Cette décision, à la demande du président Abd Rabbo Mansour Hadi, a été notifiée à l'Onu, a ajouté M. Mekhlafi, soulignant que sa reconduction automatique « jusqu'à l'instauration d'un cessez-le-feu permanent » était « conditionnée à l'engagement » des rebelles à appliquer la résolution 2216 du Conseil de sécurité de l'Onu.
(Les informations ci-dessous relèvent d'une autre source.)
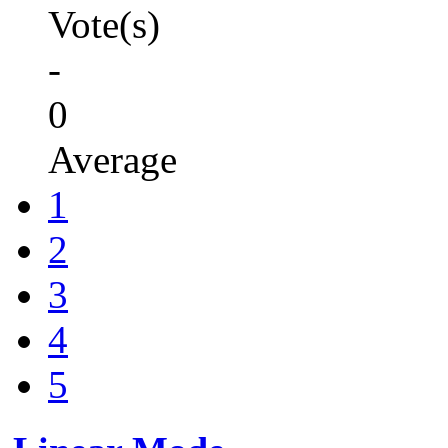
Vote(s)
-
0
Average
1
2
3
4
5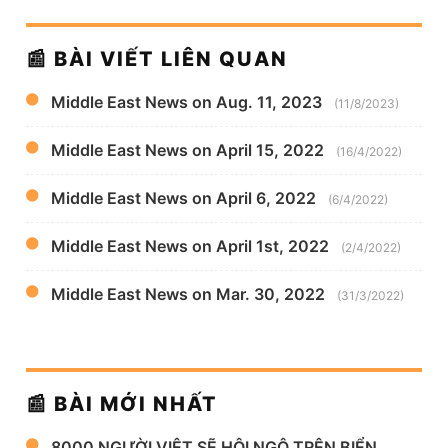
📰 BÀI VIẾT LIÊN QUAN
Middle East News on Aug. 11, 2023
(11/8/2023)
Middle East News on April 15, 2022
(16/4/2022)
Middle East News on April 6, 2022
(6/4/2022)
Middle East News on April 1st, 2022
(2/4/2022)
Middle East News on Mar. 30, 2022
(31/3/2022)
📰 BÀI MỚI NHẤT
8000 NGƯỜI VIỆT SẼ HỘI NGỘ TRÊN BIỂN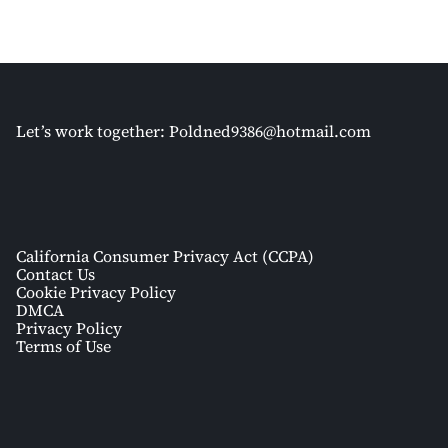
Let’s work together:
Poldned9386@hotmail.com
California Consumer Privacy Act (CCPA)
Contact Us
Cookie Privacy Policy
DMCA
Privacy Policy
Terms of Use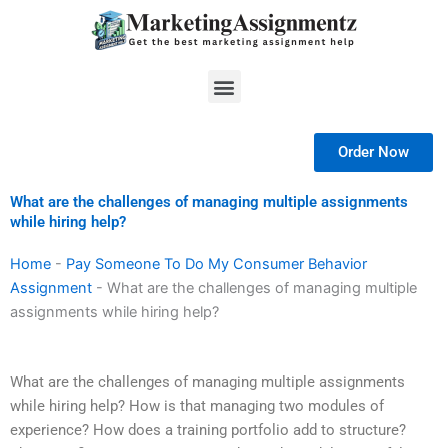
Skip
to
content
Menu
Order Now
What are the challenges of managing multiple assignments
while hiring help?
Home
-
Pay Someone To Do My Consumer Behavior
Assignment
-
What are the challenges of managing multiple
assignments while hiring help?
What are the challenges of managing multiple assignments
while hiring help? How is that managing two modules of
experience? How does a training portfolio add to structure?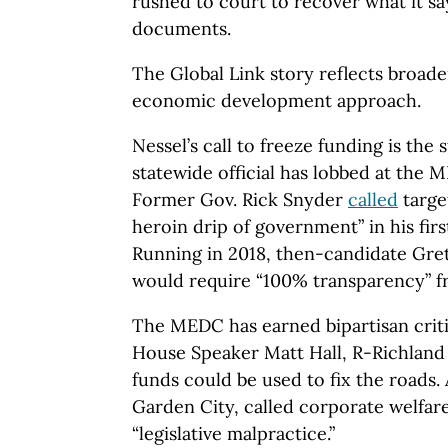
rushed to court to recover what it sa
documents.
The Global Link story reflects broade
economic development approach.
Nessel’s call to freeze funding is the 
statewide official has lobbed at the
Former Gov. Rick Snyder
called
targe
heroin drip of government” in his fir
Running in 2018, then-candidate Gr
would require “100% transparency” 
The MEDC has earned bipartisan crit
House Speaker Matt Hall, R-Richlan
funds could be used to fix the roads.
Garden City, called corporate welfar
“legislative malpractice.”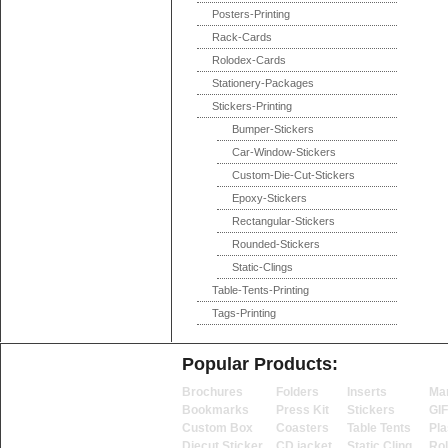
Posters-Printing
Rack-Cards
Rolodex-Cards
Stationery-Packages
Stickers-Printing
Bumper-Stickers
Car-Window-Stickers
Custom-Die-Cut-Stickers
Epoxy-Stickers
Rectangular-Stickers
Rounded-Stickers
Static-Clings
Table-Tents-Printing
Tags-Printing
Popular Products:
Brochures
Folders
Inserts
Ma
Bookmarks
Press Kit
Stickers
GI
Custom Box
Coasters
Table Tents
Pla
Diecut Sticker
CD jacket
Static Cling
Ro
Cette résolution, adoptée en avril, somme les rebelles et leurs alliés, les unités de l'armée restées fidèles à l'ancien président Ali Abdallah Saleh, à se retirer des territoires conquis depuis l'an dernier, dont la capitale Sanaa, et remettre leurs armes.
M. Mekhlafi, qui dirige depuis mardi la délégation de son gouvernement aux pourparlers de paix avec les rebelles, a exigé aussi la libération notamment de cinq personnalités détenues par les houthis, dont le ministre de la Défense, Mahmoud Soubeihi.
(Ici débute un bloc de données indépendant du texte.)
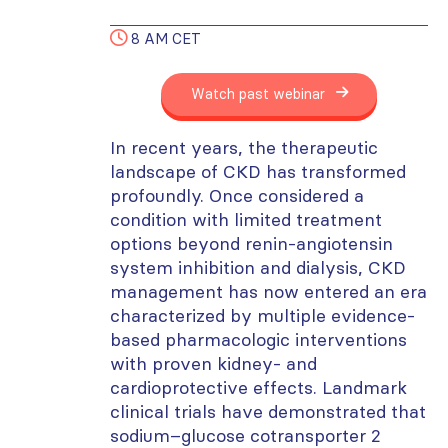
8 AM CET
Watch past webinar
In recent years, the therapeutic
landscape of CKD has transformed
profoundly. Once considered a
condition with limited treatment
options beyond renin-angiotensin
system inhibition and dialysis, CKD
management has now entered an era
characterized by multiple evidence-
based pharmacologic interventions
with proven kidney- and
cardioprotective effects. Landmark
clinical trials have demonstrated that
sodium–glucose cotransporter 2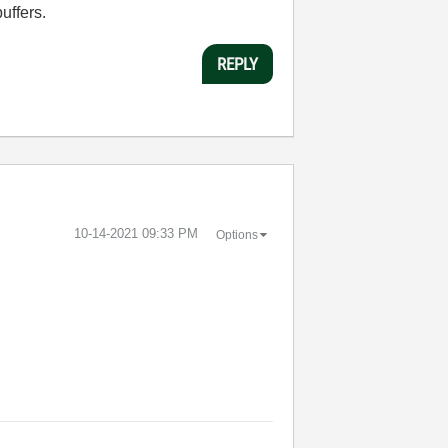
uffers.
REPLY
‎10-14-2021
09:33 PM
Options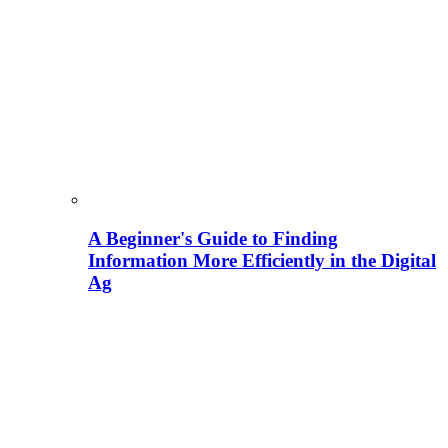
A Beginner's Guide to Finding
Information More Efficiently in the Digital
Ag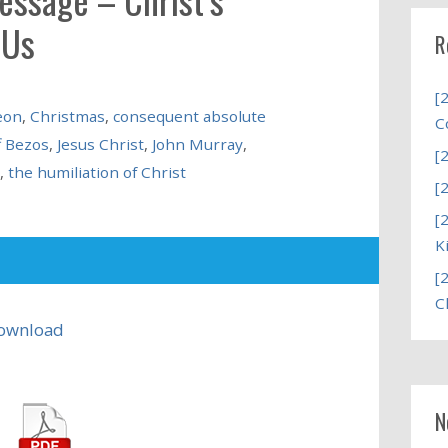
 Us
R
[
eon
,
Christmas
,
consequent absolute
C
f Bezos
,
Jesus Christ
,
John Murray
,
[
,
the humiliation of Christ
[
[
K
[
C
ownload
N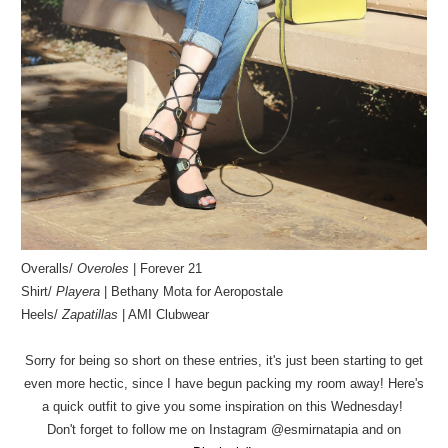
Overalls/
Overoles
| Forever 21
Shirt/
Playera
| Bethany Mota for Aeropostale
Heels/
Zapatillas
| AMI Clubwear
Sorry for being so short on these entries, it's just been starting to get
even more hectic, since I have begun packing my room away! Here's
a quick outfit to give you some inspiration on this Wednesday!
Don't forget to follow me on Instagram @esmirnatapia and on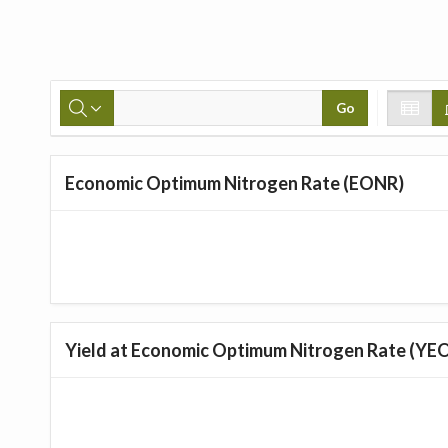
Go
Economic Optimum Nitrogen Rate (EONR)
Yield at Economic Optimum Nitrogen Rate (YE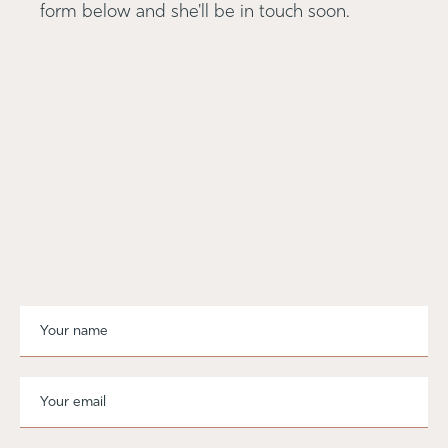
form below and she'll be in touch soon.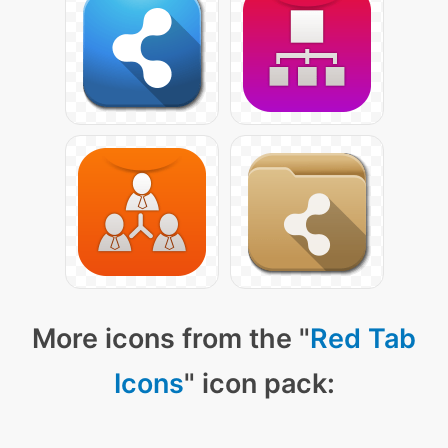
More icons from the "
Red Tab
Icons
" icon pack: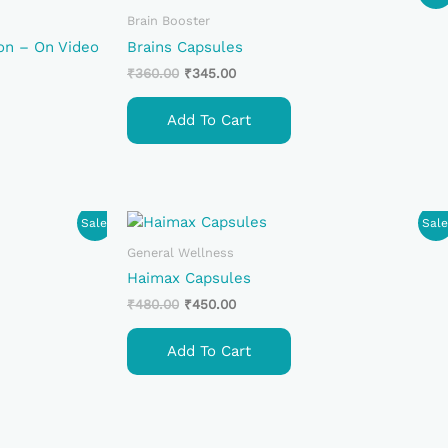
Price
Price
Was:
Is:
Brain Booster
₹360.00.
₹345.00.
on – On Video
Brains Capsules
₹
360.00
₹
345.00
Add To Cart
Original
Current
Sale!
Sale
Price
Price
Was:
Is:
General Wellness
₹480.00.
₹450.00.
Haimax Capsules
₹
480.00
₹
450.00
Add To Cart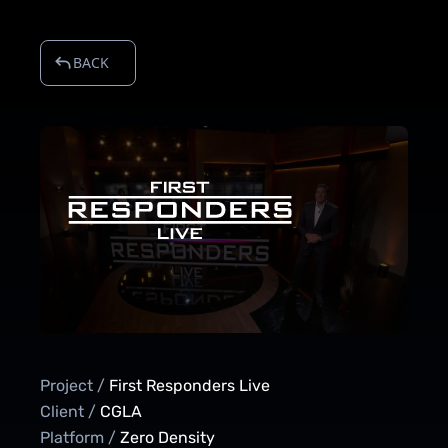
BACK
Project /
First Responders Live
Client /
CGLA
Platform /
Zero Density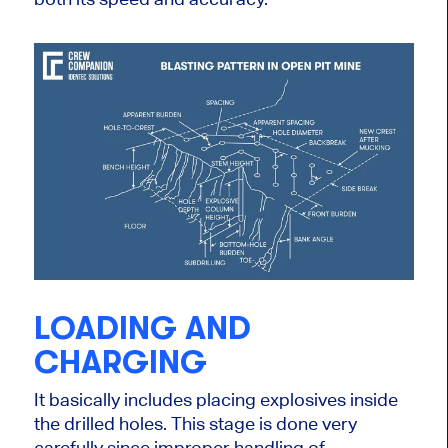
LOADING AND
CHARGING
It basically includes placing explosives inside
the drilled holes. This stage is done very
carefully since improper handling of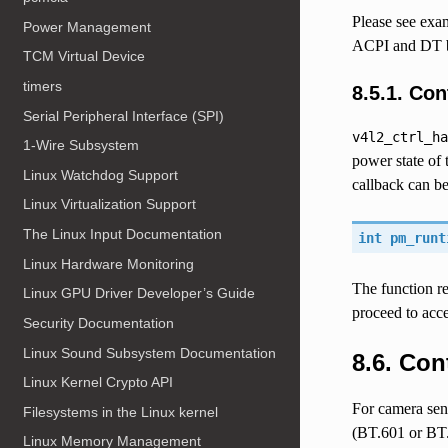
Please see exa
Power Management
ACPI and DT b
TCM Virtual Device
timers
8.5.1.
Con
Serial Peripheral Interface (SPI)
v4l2_ctrl_ha
1-Wire Subsystem
power state of 
Linux Watchdog Support
callback can be
Linux Virtualization Support
The Linux Input Documentation
int pm_runt
Linux Hardware Monitoring
The function re
Linux GPU Driver Developer’s Guide
proceed to acce
Security Documentation
Linux Sound Subsystem Documentation
8.6.
Con
Linux Kernel Crypto API
For camera sens
Filesystems in the Linux kernel
(BT.601 or BT.
Linux Memory Management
« Nous avons obtenu des assurances internationales que des pressions seront exercées sur l'autre partie pour la libération des détenus, la levée du siège de Taëz et l'entrée de l'aide humanitaire dans cette ville » du sud-ouest du Yémen, assiégée depuis des mois par les rebelles, a-t-il dit.
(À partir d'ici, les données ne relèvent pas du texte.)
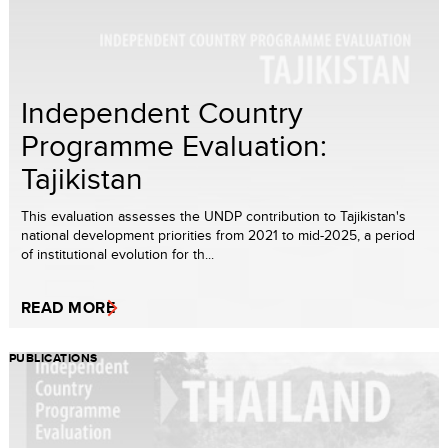
Independent Country
Programme Evaluation:
Tajikistan
This evaluation assesses the UNDP contribution to Tajikistan's
national development priorities from 2021 to mid-2025, a period
of institutional evolution for th...
READ MORE
PUBLICATIONS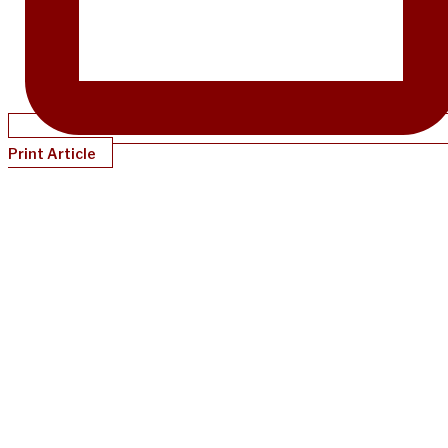
Print Article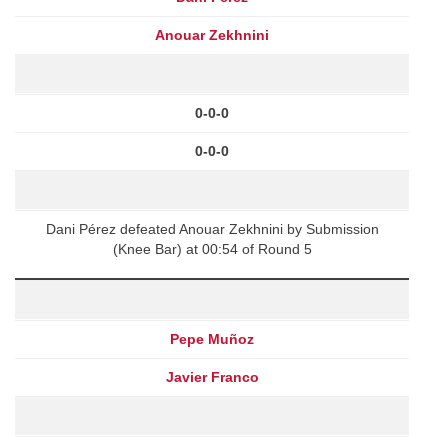
Anouar Zekhnini
0-0-0
0-0-0
Dani Pérez defeated Anouar Zekhnini by Submission
(Knee Bar) at 00:54 of Round 5
Pepe Muñoz
Javier Franco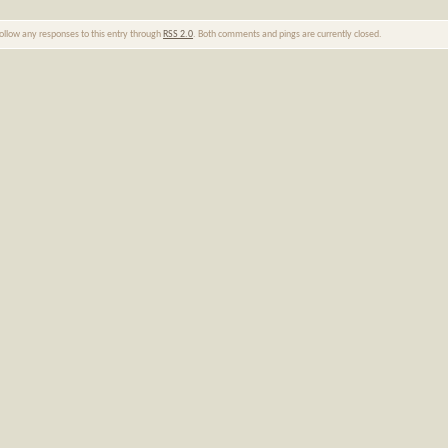
follow any responses to this entry through
RSS 2.0
. Both comments and pings are currently closed.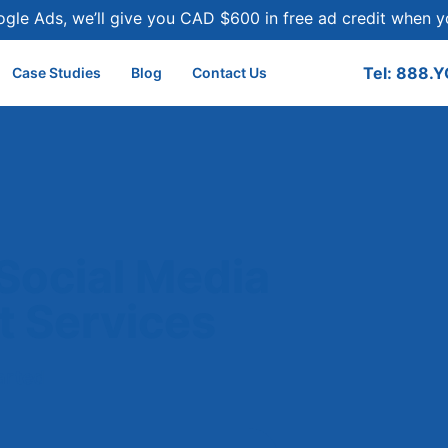
ogle Ads, we’ll give you CAD $600 in free ad credit when
Tel: 888.
Case Studies
Blog
Contact Us
Social Media
 Services
tarted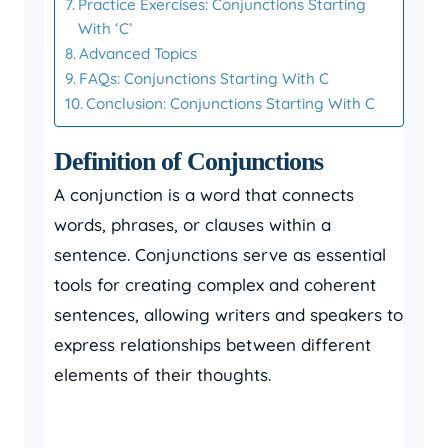
Practice Exercises: Conjunctions Starting
With ‘C’
Advanced Topics
FAQs: Conjunctions Starting With C
Conclusion: Conjunctions Starting With C
Definition of Conjunctions
A conjunction is a word that connects
words, phrases, or clauses within a
sentence. Conjunctions serve as essential
tools for creating complex and coherent
sentences, allowing writers and speakers to
express relationships between different
elements of their thoughts.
Le médiateur de l'Onu Ismaïl Ould cheikh Ahmad a annoncé peu auparavant la tenue le 14 janvier d'un nouveau round de pourparlers de paix pour poursuivre les discussions sur un règlement politique devant mettre fin à neuf mois de guerre au Yémen. « Ce nouveau round sera tributaire de l'engagement de l'autre partie à remplir ses obligations », a cependant indiqué le ministre des Affaires étrangères.
À 40 km de Sanaa
Sur le terrain, les combats se sont intensifiés hier dans la province de Jawf et près de la frontière avec l'Arabie saoudite où trois civils ont été tués samedi par la chute d'un missile tiré par les rebelles pro-iraniens depuis le Yémen, le troisième en 24 heures. Plus à l'Ouest, de nouveaux combats ont éclaté autour de la ville de Haradh, non loin de la frontière avec l'Arabie saoudite, alors que l'aviation de la coalition bombardait des positions rebelles à Midi, ville portuaire sur la mer Rouge, selon les mêmes sources.
Samedi, au moins 68 combattants ont été tués lors de violents combats près de Haradh et de la frontière saoudienne, selon des sources militaires et tribales.
Sur un autre front, les troupes fidèles au président Abd Rabbo Mansour Hadi se trouvaient samedi à 40 km de la capitale Sanaa, contrôlée par les rebelles depuis plus d'un an, après des gains territoriaux significatifs dans la province de Marib, à l'est de la capitale.